▸ **REQUIRED ACTION**: Find the word "culturale" in the listing. Copy out each line where it occurs.

▸ **RECORDS**:
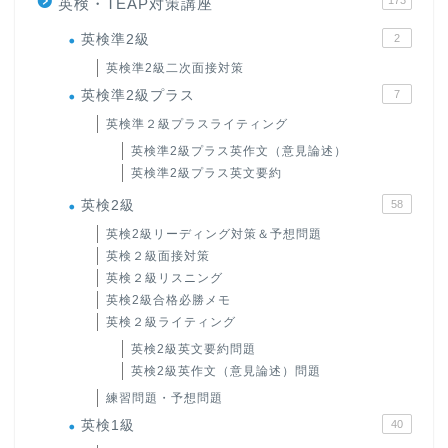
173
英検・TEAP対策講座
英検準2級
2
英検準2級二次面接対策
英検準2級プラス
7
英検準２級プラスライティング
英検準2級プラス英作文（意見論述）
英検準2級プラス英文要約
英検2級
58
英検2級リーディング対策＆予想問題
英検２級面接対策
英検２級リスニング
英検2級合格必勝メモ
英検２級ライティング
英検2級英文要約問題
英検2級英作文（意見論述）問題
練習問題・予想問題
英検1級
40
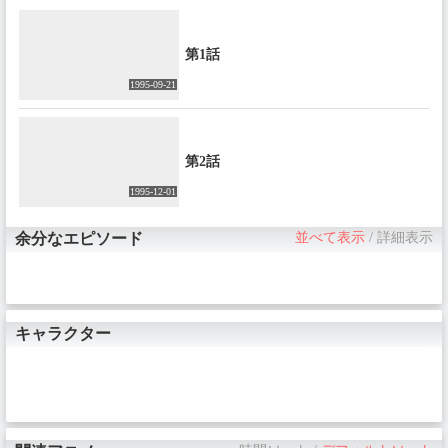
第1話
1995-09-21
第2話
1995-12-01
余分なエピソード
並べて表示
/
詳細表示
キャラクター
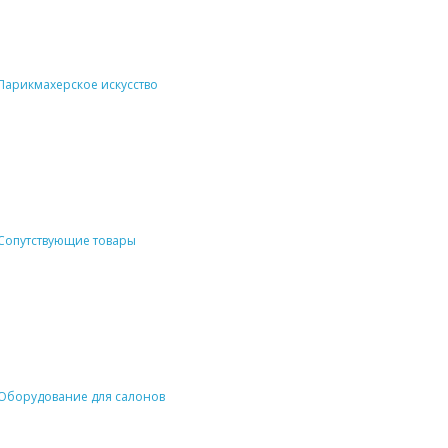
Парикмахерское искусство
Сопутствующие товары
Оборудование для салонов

--

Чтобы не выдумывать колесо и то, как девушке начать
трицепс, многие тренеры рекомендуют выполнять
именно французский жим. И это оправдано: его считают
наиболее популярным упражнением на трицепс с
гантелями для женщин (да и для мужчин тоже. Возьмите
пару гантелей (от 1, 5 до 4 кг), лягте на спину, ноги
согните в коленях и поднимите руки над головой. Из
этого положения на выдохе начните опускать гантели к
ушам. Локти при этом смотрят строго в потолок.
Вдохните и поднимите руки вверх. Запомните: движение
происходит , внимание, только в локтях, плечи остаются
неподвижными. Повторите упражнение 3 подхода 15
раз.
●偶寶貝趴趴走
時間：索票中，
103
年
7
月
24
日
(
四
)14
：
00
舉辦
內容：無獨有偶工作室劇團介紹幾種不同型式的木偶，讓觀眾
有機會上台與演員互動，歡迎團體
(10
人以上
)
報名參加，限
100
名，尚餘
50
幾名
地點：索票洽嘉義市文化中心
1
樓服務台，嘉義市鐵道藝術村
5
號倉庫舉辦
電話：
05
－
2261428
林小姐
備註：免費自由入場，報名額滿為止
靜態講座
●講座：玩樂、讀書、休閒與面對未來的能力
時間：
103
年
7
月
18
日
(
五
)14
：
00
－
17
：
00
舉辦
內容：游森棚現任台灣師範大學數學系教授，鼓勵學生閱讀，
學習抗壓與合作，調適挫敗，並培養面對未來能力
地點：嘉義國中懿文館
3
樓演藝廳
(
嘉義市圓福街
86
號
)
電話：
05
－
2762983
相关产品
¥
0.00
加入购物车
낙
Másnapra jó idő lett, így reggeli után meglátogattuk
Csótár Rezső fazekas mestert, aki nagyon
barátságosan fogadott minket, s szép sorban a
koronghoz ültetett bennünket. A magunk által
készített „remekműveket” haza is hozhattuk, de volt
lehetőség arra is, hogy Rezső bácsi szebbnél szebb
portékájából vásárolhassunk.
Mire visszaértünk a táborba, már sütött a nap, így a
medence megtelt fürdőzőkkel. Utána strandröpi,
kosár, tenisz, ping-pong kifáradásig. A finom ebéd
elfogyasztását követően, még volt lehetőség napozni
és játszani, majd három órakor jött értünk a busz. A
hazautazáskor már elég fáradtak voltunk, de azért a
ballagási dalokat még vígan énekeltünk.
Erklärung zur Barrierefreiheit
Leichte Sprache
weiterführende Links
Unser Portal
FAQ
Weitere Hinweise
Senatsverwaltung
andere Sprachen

==

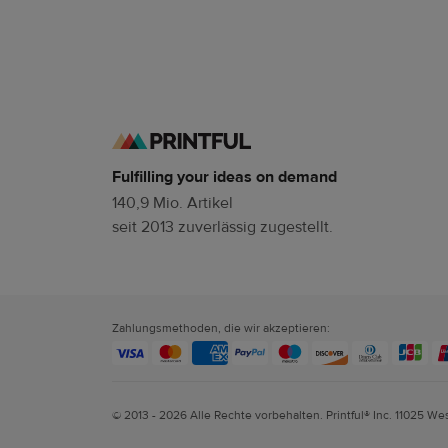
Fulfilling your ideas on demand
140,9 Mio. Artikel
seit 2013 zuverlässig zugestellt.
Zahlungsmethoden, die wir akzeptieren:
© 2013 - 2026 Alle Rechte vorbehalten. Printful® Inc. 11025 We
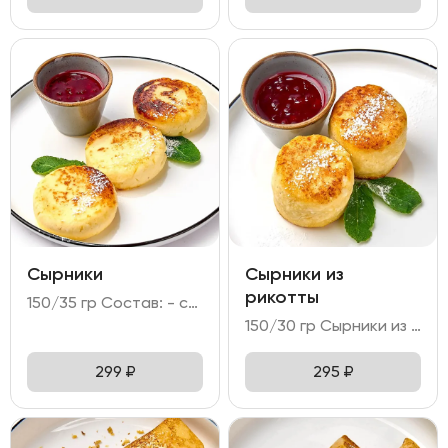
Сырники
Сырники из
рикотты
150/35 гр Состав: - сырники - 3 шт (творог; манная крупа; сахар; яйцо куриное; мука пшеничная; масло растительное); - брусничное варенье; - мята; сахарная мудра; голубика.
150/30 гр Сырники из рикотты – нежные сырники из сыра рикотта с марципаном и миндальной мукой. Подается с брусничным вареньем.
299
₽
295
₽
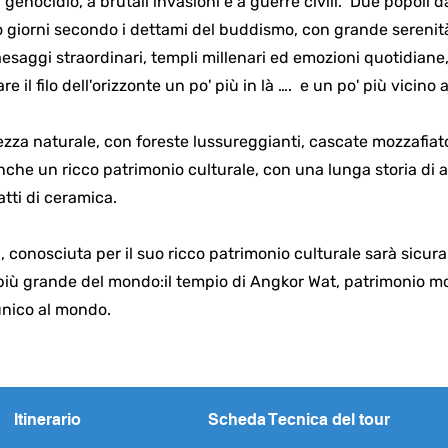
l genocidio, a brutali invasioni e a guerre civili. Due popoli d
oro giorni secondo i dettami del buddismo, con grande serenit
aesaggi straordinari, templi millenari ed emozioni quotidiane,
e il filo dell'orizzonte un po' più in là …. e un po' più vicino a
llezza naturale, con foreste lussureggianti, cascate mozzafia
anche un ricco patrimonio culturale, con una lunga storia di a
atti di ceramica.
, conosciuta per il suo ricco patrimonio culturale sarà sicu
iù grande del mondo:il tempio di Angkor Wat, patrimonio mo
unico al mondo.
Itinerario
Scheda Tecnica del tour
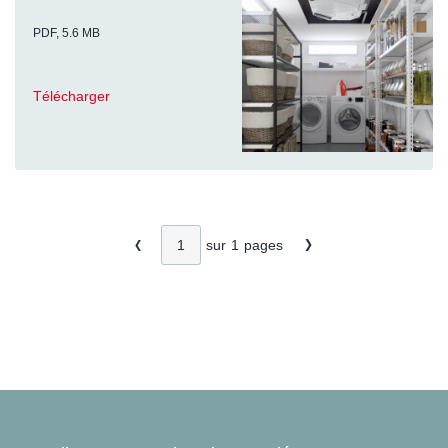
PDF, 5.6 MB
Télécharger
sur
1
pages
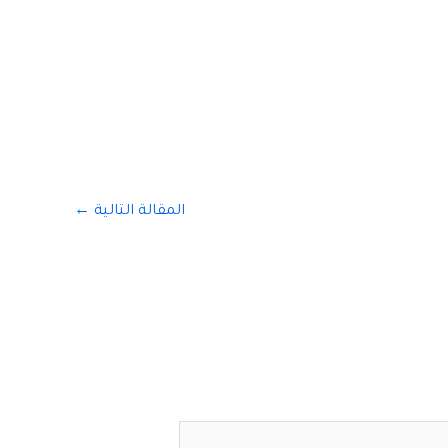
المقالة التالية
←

▸ **YOUR RESPONSE**:
anche un ricco patrimonio culturale, con una lunga storia di a
, conosciuta per il suo ricco patrimonio culturale sarà sicu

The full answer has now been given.